L’entrepreneuriat est un état d’esprit qui se crée dès le plus jeune âge. En Tunisie, la culture est autre : il vaut mieux bosser chez l’Etat qui paie un peu moins par rapport au secteur privé, mais qui offre le luxe de l’absence de risque. Les contestations actuelles contre la non-application de la Loi 38 de 2020 en est la meilleure illustration.
On préfère bosser 10 ans sans statut et dans l’économie souterraine pour décrocher un poste étatique, plutôt que commencer une autre expérience dans le privé ou pour son propre compte.
Certes, il y a d’autres aspects qui ont contribué à cette situation. Il y a tout un contexte qui n’encourage pas à l’investissement, à commencer par l’absence de financement. Ces dernières années, des initiatives lancées par plusieurs incubateurs et organisations étrangères ont vu le jour, offrant un capital de départ et un accompagnement pour les idées innovantes. Toutefois, cela reste loin d’être suffisant. L’absence du financement bancaire, capable de financer le BFR, ne permet pas aux entreprises de se développer.
Les parents, qui sont aujourd’hui plus conscients de la conjoncture, peuvent créer une épargne investissement auprès de leurs banques. Fiscalement, le capital épargné est déductible du bénéfice imposable avec un plafond de 20 000 TND par an. Les intérêts produits sont exonérés d’impôt dans la limite de 2 000 TND par an. Tout montant épargné dans un compte épargne pour l’investissement, y compris les intérêts produits, doit être utilisé au plus tard le 31 décembre de l’année qui suit la cinquième année de l’année de l’épargne.
Fin août 2021, l’encours de ces comptes d’investissement n’a pas dépassé 31,767 MTND auprès de tout le système bancaire, soit la catégorie d’épargne la plus faible. Encore plus intrigant : elle a significativement reculé depuis le début de l’année. Fin 2020, elle était de 39,614 MTND et la chute était observée au mois de mars 2021 durant lequel elle a fondu de 10,827 MTND. Depuis, il y a une tendance haussière vers sa reconstitution.

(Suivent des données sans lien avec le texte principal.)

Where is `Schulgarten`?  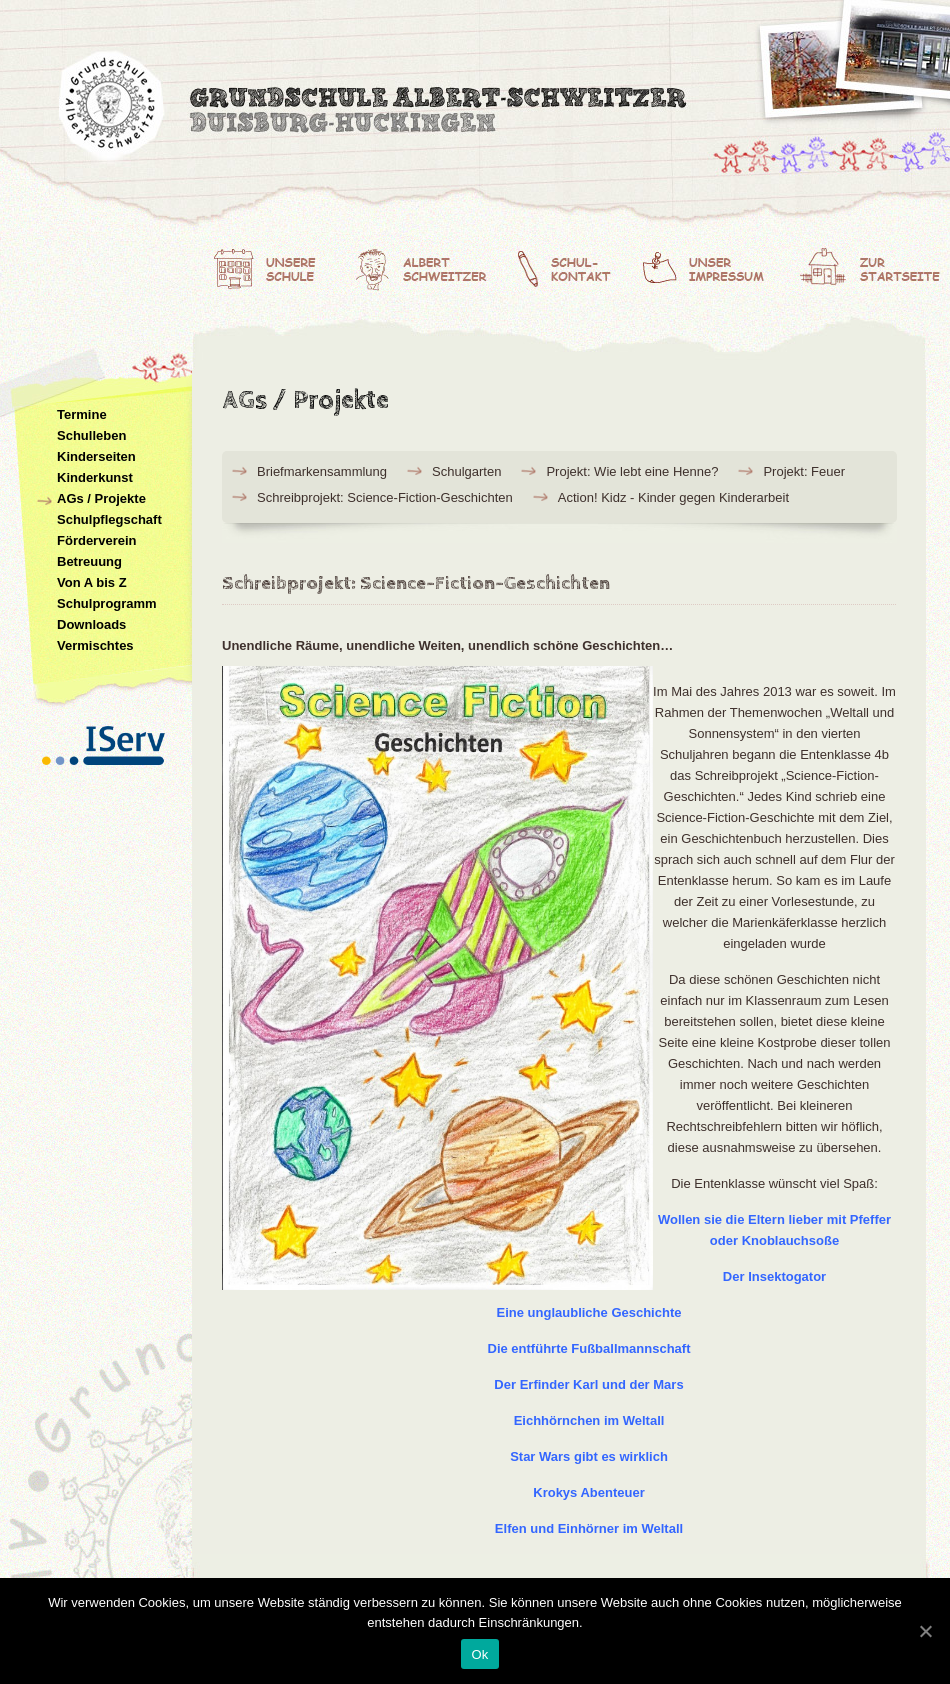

Quelles seraient les raisons de cette baisse ? L’utilisation de cette épargne à des fins autres que l’investissement est coûteuse car elle doit être précédée de la régularisation de la situation vis-à-vis de l’administration fiscale. L’hypothèse d’un retrait est donc à éliminer. Qu’elle soit employée pour être mise dans de nouvelles entreprises s’avère aussi peu probable car il n’y a pas eu de dynamique particulière de création de nouvelles sociétés cette année.
Cette diminution brusque reste un point d’interrogation, bien que, selon nos estimations, l’explication la plus plausible n’est autre qu’un mix entre les deux possibilités évoquées. Quel qu’il en soit, il faut avouer que cette épargne est rarement constituée et reste un luxe pour ceux qui ont épuisé toutes les autres pistes d’optimisation fiscale.
Pour la relancer, il faut penser à donner de nouveaux avantages fiscaux aux particuliers. Cela pourrait même contribuer aux changements des mentalités car si une personne dispose de moyens, l’idée de se lancer dans l’entrepreneuriat pourrait devenir une piste sérieuse. Les banques doivent également encourager plus ce produit qui ne bénéficie pas du même rayonnement que d’autres types d’épargne. La promotion de l’investissement est une responsabilité collective et les plus petits détails pèsent dans l’équation.